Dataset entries
- Opening Delimiter -
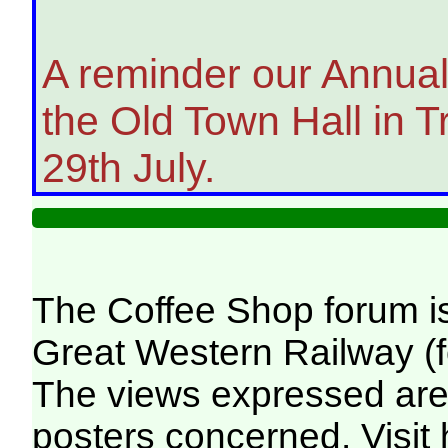
A reminder our Annual 
the Old Town Hall in
29th July.
The Coffee Shop forum i
Great Western Railway (f
The views expressed are 
posters concerned. Visit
- Closing Delimiter -
### WHAT THE TASK REQUIRES
Would you write out all of the data exactly as it stands, without the pictures?

### FINISHED EXERCISE
A reminder our Annual 
the Old Town Hall in
29th July.
The Coffee Shop forum i
Great Western Railway (f
The views expressed are 
posters concerned. Visit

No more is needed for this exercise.